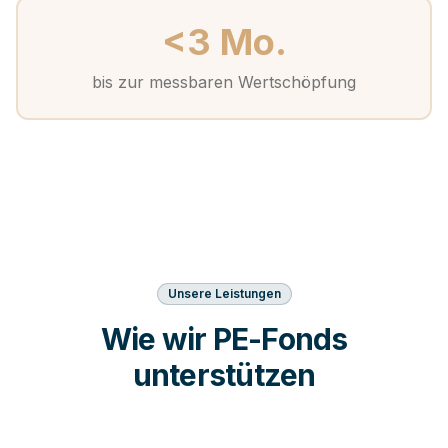
<3
Mo.
bis zur messbaren Wertschöpfung
Unsere Leistungen
Wie wir PE-Fonds
unterstützen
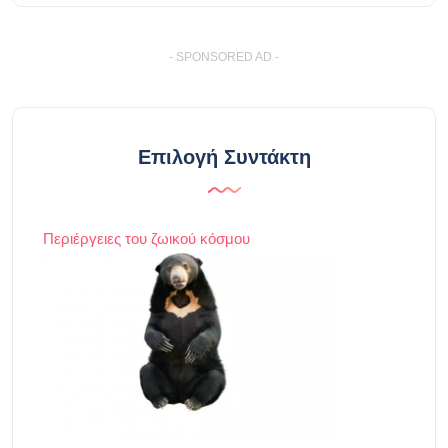
- SPONSORED AD -
Επιλογή Συντάκτη
Περιέργειες του ζωικού κόσμου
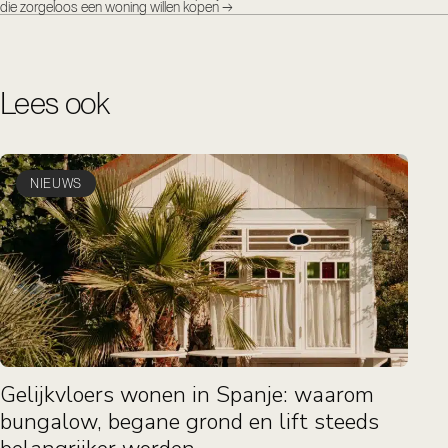
die zorgeloos een woning willen kopen
→
Lees ook
NIEUWS
Gelijkvloers wonen in Spanje: waarom
bungalow, begane grond en lift steeds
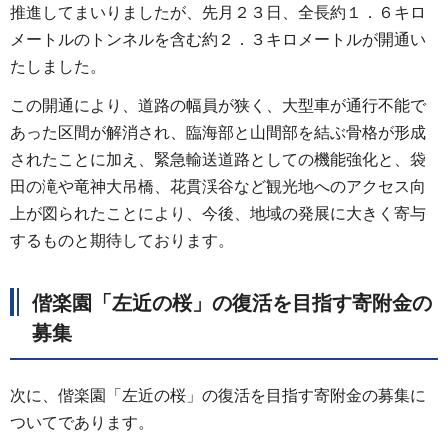
推進してまいりましたが、先月２３日、全長約１．６キロ
メートルのトンネルを含む約２．３キロメートルが開通い
たしました。
この開通により、道路の幅員が狭く、大型車が通行不能で
あった区間が解消され、臨海部と山間部を結ぶ骨格が形成
されたことに加え、緊急輸送道路としての機能強化と、袋
田の滝や竜神大吊橋、花貫渓谷など観光地へのアクセス向
上が図られたことにより、今後、地域の発展に大きく寄与
するものと期待しております。
偕楽園「左近の桜」の復活を目指す寄附金の
募集
次に、偕楽園「左近の桜」の復活を目指す寄附金の募集に
ついてであります。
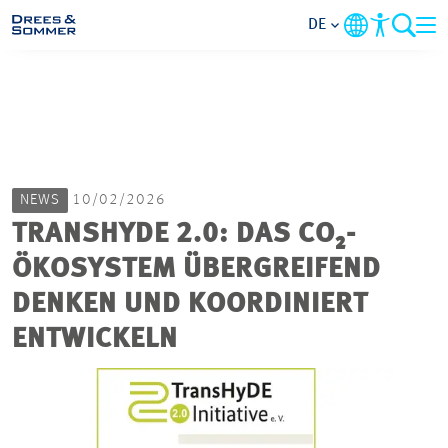
DE
MARKETS
SERVICES
NEWS
10/02/2026
UNTERNEHMEN
TRANSHYDE 2.0: DAS CO₂-
ÖKOSYSTEM ÜBERGREIFEND
IM FOKUS
DENKEN UND KOORDINIERT
KARRIERE
ENTWICKELN
PROJEKTE
KONTAKT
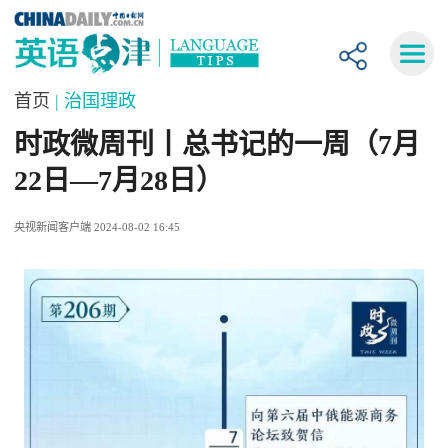
首页
| 治国理政
时政微周刊丨总书记的一周（7月
22日—7月28日）
央视新闻客户端 2024-08-02 16:45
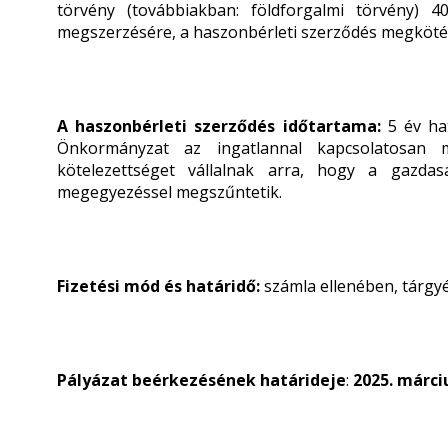
törvény (továbbiakban: földforgalmi törvény) 40
megszerzésére, a haszonbérleti szerződés megkötés
A haszonbérleti szerződés időtartama:
5 év hat
Önkormányzat az ingatlannal kapcsolatosan m
kötelezettséget vállalnak arra, hogy a gazda
megegyezéssel megszűntetik.
Fizetési mód és határidő:
számla ellenében, tárgyé
Pályázat beérkezésének határideje
:
2025. márciu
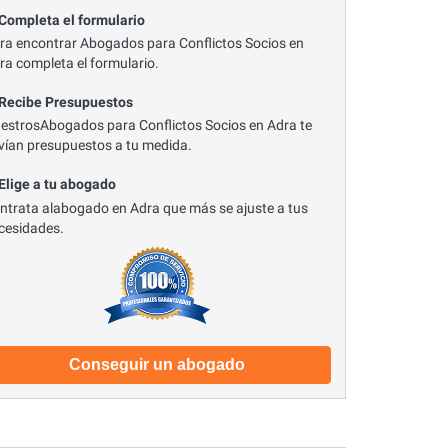
 Completa el formulario
ra encontrar Abogados para Conflictos Socios en
ra completa el formulario.
 Recibe Presupuestos
estrosAbogados para Conflictos Socios en Adra te
vían presupuestos a tu medida.
 Elige a tu abogado
ntrata alabogado en Adra que más se ajuste a tus
cesidades.
Conseguir un abogado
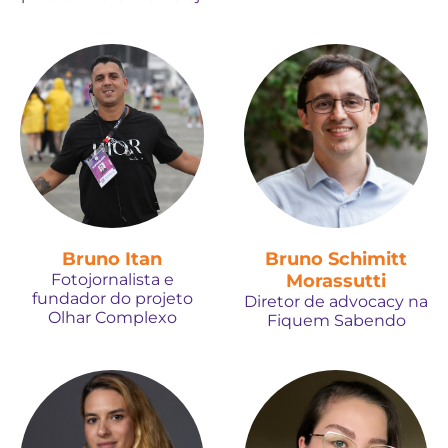
Bruno Itan
Bruno Schimitt
Fotojornalista e
Morassutti
fundador do projeto
Diretor de advocacy na
Olhar Complexo
Fiquem Sabendo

★ ★ ★ ★ ★

Retype all of the material above precisely as it reads. Pictures are not part of the copy.

Response area –
<3
Mo.
bis zur messbaren Wertschöpfung
Unsere Leistungen
Wie wir PE-Fonds
unterstützen
- SPONSORED AD -
Επιλογή Συντάκτη
Περιέργειες του ζωικού κόσμου
die zorgeloos een woning willen kopen
→
Lees ook
NIEUWS
Gelijkvloers wonen in Spanje: waarom
bungalow, begane grond en lift steeds
推進してまいりましたが、先月２３日、全長約１．６キロ
メートルのトンネルを含む約２．３キロメートルが開通い
たしました。
この開通により、道路の幅員が狭く、大型車が通行不能で
あった区間が解消され、臨海部と山間部を結ぶ骨格が形成
されたことに加え、緊急輸送道路としての機能強化と、袋
田の滝や竜神大吊橋、花貫渓谷など観光地へのアクセス向
上が図られたことにより、今後、地域の発展に大きく寄与
するものと期待しております。
偕楽園「左近の桜」の復活を目指す寄附金の
募集
次に、偕楽園「左近の桜」の復活を目指す寄附金の募集に
ついてであります。
DE
MARKETS
SERVICES
NEWS
10/02/2026
UNTERNEHMEN
TRANSHYDE 2.0: DAS CO₂-
ÖKOSYSTEM ÜBERGREIFEND
IM FOKUS
DENKEN UND KOORDINIERT
KARRIERE
ENTWICKELN
PROJEKTE
KONTAKT
首页
| 治国理政
时政微周刊丨总书记的一周（7月
22日—7月28日）
央视新闻客户端 2024-08-02 16:45
törvény (továbbiakban: földforgalmi törvény) 40
megszerzésére, a haszonbérleti szerződés megkötés
A haszonbérleti szerződés időtartama:
5 év hat
Önkormányzat az ingatlannal kapcsolatosan m
kötelezettséget vállalnak arra, hogy a gazda
megegyezéssel megszűntetik.
Fizetési mód és határidő:
számla ellenében, tárgyé
Pályázat beérkezésének határideje
:
2025. márciu
 Completa el formulario
ra encontrar Abogados para Conflictos Socios en
ra completa el formulario.
 Recibe Presupuestos
estrosAbogados para Conflictos Socios en Adra te
vían presupuestos a tu medida.
 Elige a tu abogado
ntrata alabogado en Adra que más se ajuste a tus
cesidades.
Conseguir un abogado
Bruno Itan
Bruno Schimitt
Fotojornalista e
Morassutti
fundador do projeto
Diretor de advocacy na
Olhar Complexo
Fiquem Sabendo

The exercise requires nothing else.